● PROBLEM DETAILS
From the records below, print exactly the lines starting at the one containing "This screenshot has" and ending at the one containing "Identify the location of Projeler.", ends included, and nothing else.

[PROVIDED INFORMATION Boundary: Start]

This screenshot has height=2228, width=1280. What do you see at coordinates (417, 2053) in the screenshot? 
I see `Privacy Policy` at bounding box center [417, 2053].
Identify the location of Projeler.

[PROVIDED INFORMATION Boundary: End]
[PROVIDED INFORMATION Boundary: Start]

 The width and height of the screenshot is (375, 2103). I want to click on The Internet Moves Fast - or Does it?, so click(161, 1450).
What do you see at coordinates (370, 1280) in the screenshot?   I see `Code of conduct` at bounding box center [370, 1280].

[PROVIDED INFORMATION Boundary: End]
[PROVIDED INFORMATION Boundary: Start]

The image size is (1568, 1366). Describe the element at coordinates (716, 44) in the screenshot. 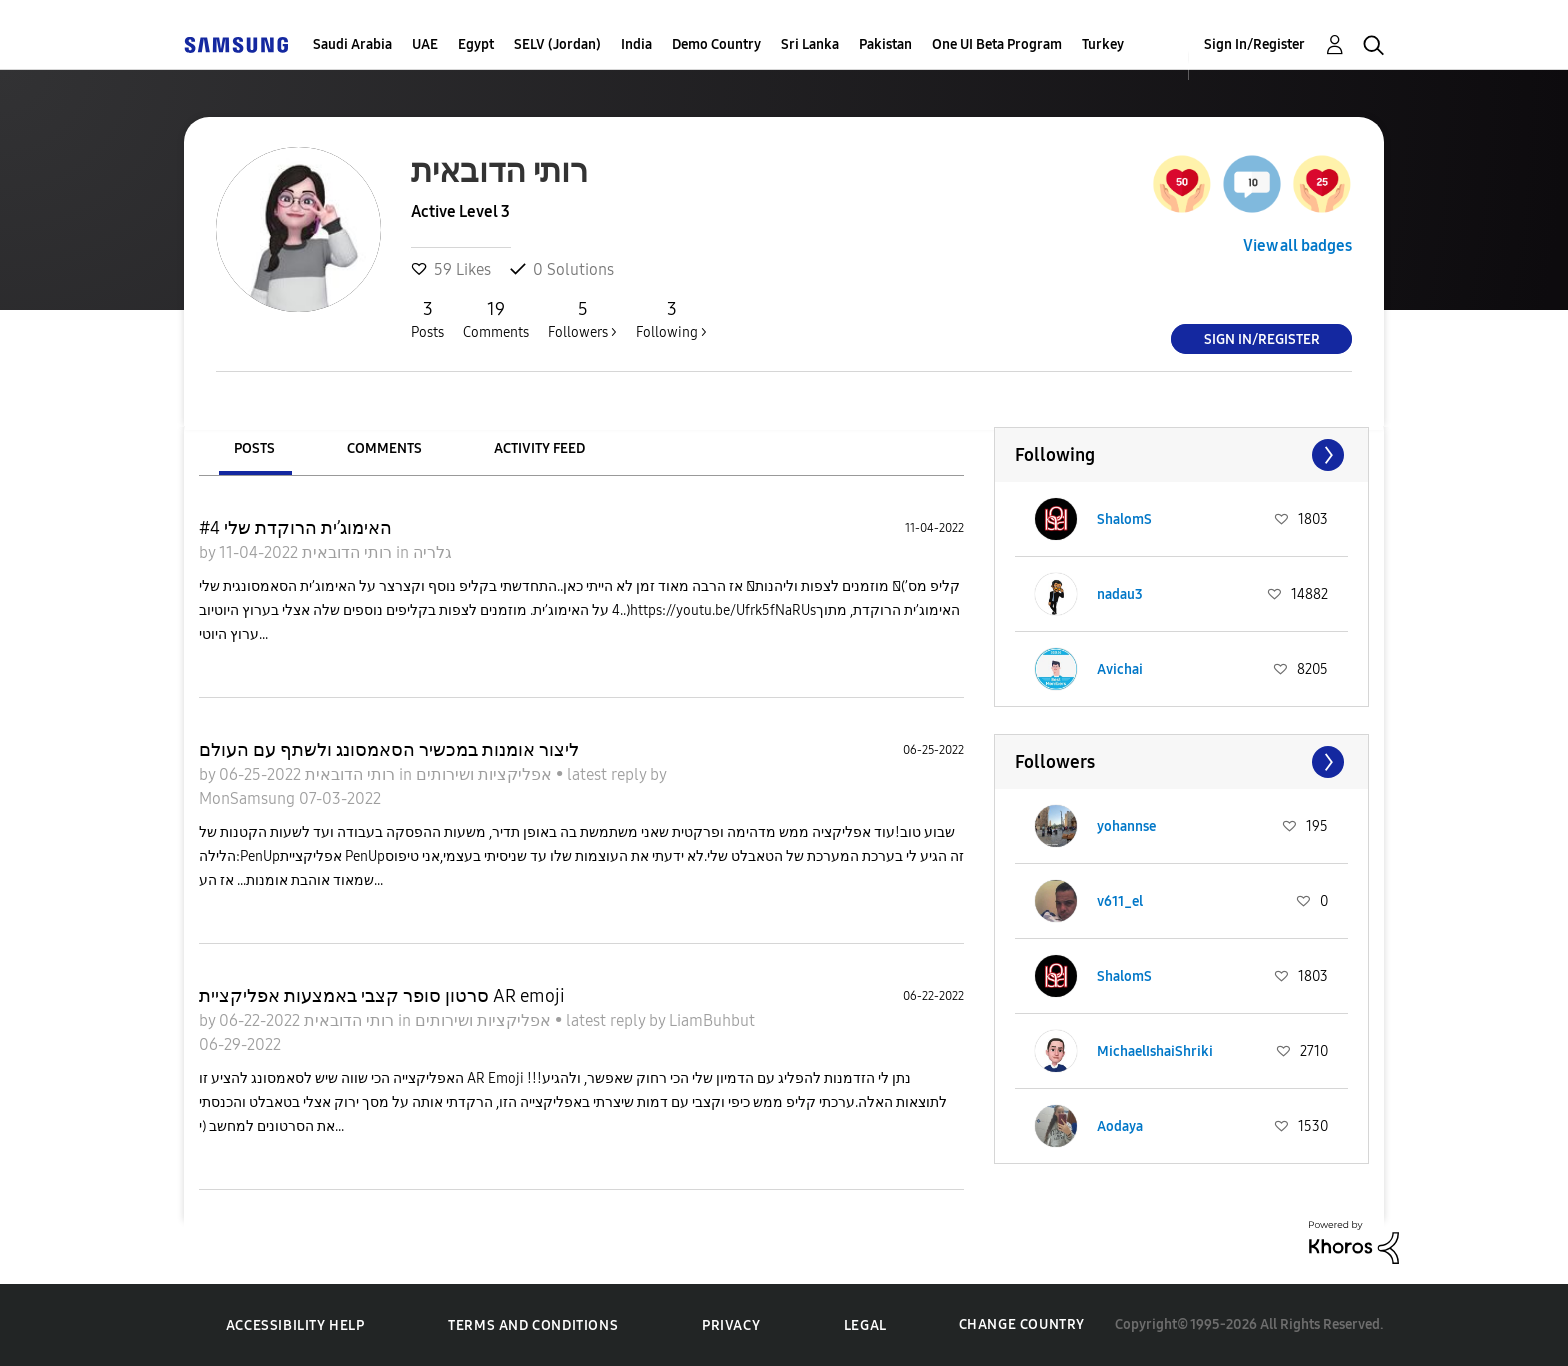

[PROVIDED INFORMATION Boundary: End]

● ANSWER BOX
This screenshot has height=2228, width=1280. What do you see at coordinates (417, 2053) in the screenshot? 
I see `Privacy Policy` at bounding box center [417, 2053].
Identify the location of Projeler.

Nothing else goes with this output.